Apostas esportivas pressionam orçamentos das classes D e E no Brasil
Ione Amorim, economista do Idec, adverte sobre a gravidade da crise provocada por apostas, destacando suicídios, destruição de lares e endividamento, agravados por álcool e outras drogas.
O aumento expressivo dos gastos com apostas esportivas online está impactando o consumo de produtos e serviços essenciais, especialmente entre as classes D e E, de menor poder aquisitivo. Segundo a consultoria PwC Strategy& do Brasil, esse fenômeno tem prejudicado a percepção de melhorias na economia, afetando diretamente a renda disponível, o crescimento da ocupação e o controle da inflação.

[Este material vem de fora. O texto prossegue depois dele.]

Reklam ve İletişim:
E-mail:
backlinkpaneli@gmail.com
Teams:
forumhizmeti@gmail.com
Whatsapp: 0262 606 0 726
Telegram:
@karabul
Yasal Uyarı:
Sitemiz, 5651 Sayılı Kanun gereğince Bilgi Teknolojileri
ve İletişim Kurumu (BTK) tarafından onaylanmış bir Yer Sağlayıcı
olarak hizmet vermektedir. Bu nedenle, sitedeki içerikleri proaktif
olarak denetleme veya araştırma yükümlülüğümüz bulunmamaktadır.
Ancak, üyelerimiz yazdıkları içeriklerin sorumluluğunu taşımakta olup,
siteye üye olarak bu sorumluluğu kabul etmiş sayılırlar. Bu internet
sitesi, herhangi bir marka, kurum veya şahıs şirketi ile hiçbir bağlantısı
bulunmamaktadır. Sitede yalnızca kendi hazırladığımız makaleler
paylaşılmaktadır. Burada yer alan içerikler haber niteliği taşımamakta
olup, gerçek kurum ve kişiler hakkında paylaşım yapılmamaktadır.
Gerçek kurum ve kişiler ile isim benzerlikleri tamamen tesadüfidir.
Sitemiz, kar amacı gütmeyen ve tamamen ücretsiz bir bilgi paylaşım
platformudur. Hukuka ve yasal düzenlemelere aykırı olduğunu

O economista e advogado Gerson Charchat, sócio da Strategy&, aponta que os gastos com apostas esportivas “já superaram outras despesas discricionárias, como lazer, cultura e produtos pessoais, e estão começando a influenciar até mesmo o orçamento destinado à alimentação.” Ele destaca que essa mudança no padrão de consumo gera uma pressão significativa na demanda por produtos essenciais, alterando a dinâmica econômica do país.
As apostas esportivas ganharam força no Brasil após a aprovação da Lei nº 13.756, em dezembro de 2018, que regulamentou a modalidade de apostas de quota fixa. Desde então, os gastos com apostas cresceram impressionantes 419%, de acordo com dados da PwC Strategy&. Em 2018, esses gastos representavam 0,27% do orçamento familiar das classes D e E; em 2023, esse percentual saltou para 1,98%, um aumento de quase quatro vezes em cinco anos.

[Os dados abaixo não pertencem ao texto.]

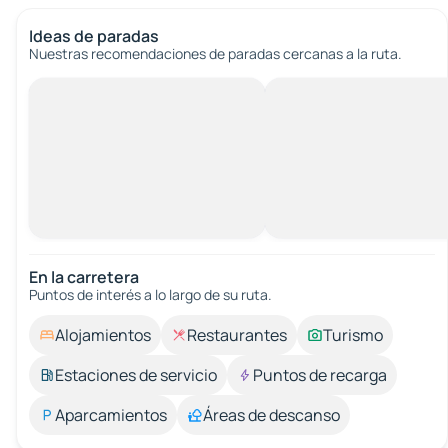
Ideas de paradas
Nuestras recomendaciones de paradas cercanas a la ruta.
En la carretera
Puntos de interés a lo largo de su ruta.
Alojamientos
Restaurantes
Turismo
Estaciones de servicio
Puntos de recarga
Aparcamientos
Áreas de descanso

Charchat alerta que esse crescimento expressivo das apostas esportivas se tornou uma fonte significativa de gastos entre os jovens das classes mais baixas, o que pode contribuir para o aumento do endividamento e, consequentemente, gerar impactos negativos para o crescimento econômico do Brasil. Ele acrescenta que a percepção de dificuldades financeiras cresceu entre a população, com um quinto dos brasileiros enfrentando dificuldades para pagar suas contas mensais.
Apesar da falta de dados precisos sobre o número de empresas que operam no setor e o volume de dinheiro movimentado, espera-se que esses números sejam conhecidos após as plataformas de apostas receberem autorização do Ministério da Fazenda para operar comercialmente e começarem a recolher tributos.

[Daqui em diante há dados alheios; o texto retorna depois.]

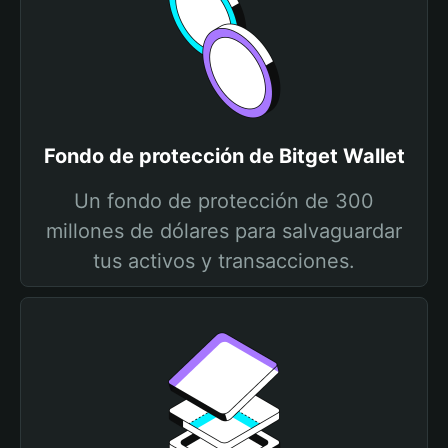
Fondo de protección de Bitget Wallet
Un fondo de protección de 300
millones de dólares para salvaguardar
tus activos y transacciones.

Uma pesquisa da Sociedade Brasileira de Varejo e Consumo (SBVC) revela que 64% dos apostadores utilizam parte de sua renda principal para apostar, e 63% admitem que essas apostas comprometem parte de seus recursos. Além disso, 23% dos entrevistados relataram que deixaram de comprar roupas, 19% reduziram gastos com itens de mercado, e 11% cortaram despesas com saúde e medicamentos devido às apostas.
A economista Ione Amorim, consultora do Instituto de Defesa do Consumidor (Idec), alerta que a situação é ainda mais grave, destacando os impactos sociais e de saúde mental que não foram devidamente considerados na regulamentação. “Já estamos vendo casos de suicídio, destruição de lares e endividamento extremo. Pessoas perdem tudo, inclusive o emprego, e acabam recorrendo ao álcool e drogas, o que agrava ainda mais a situação“, disse Amorim, que tem palestrado sobre o tema até para as Forças Armadas.
Amorim critica a falta de educação financeira entre a população mais pobre, o que a torna mais vulnerável a correr riscos em apostas. Ela enfatiza que, embora as apostas pareçam uma forma fácil de ganhar dinheiro, as perdas são frequentes, pois os apostadores estão competindo contra algoritmos programados para maximizar os ganhos das plataformas.
Outro ponto de preocupação é o Projeto de Lei nº 2.234/2022, que tramita no Senado e prevê a legalização de cassinos, bingos e outras formas de jogos de azar em todo o território nacional. Se aprovado, a tendência é que os impactos negativos sobre a economia e a saúde mental da população sejam ainda maiores, especialmente porque esses jogos já vêm sendo defendidos como fontes de emprego e arrecadação para custear políticas sociais. Contudo, até o momento, as plataformas eletrônicas de apostas, em operação desde 2018, ainda não contribuíram com um centavo para a arrecadação fiscal, algo que só deve mudar com a futura autorização do Ministério da Fazenda.
A outorga para exploração comercial dessas atividades será concedida após uma avaliação técnica e legal, mediante o pagamento de R$ 30 milhões à União, com prazo final para obtenção da permissão até o final do ano. Entretanto, os defensores da legalização não levam em conta as perdas tributárias em outros setores e o aumento das despesas públicas com segurança e saúde mental que podem decorrer do crescimento das apostas.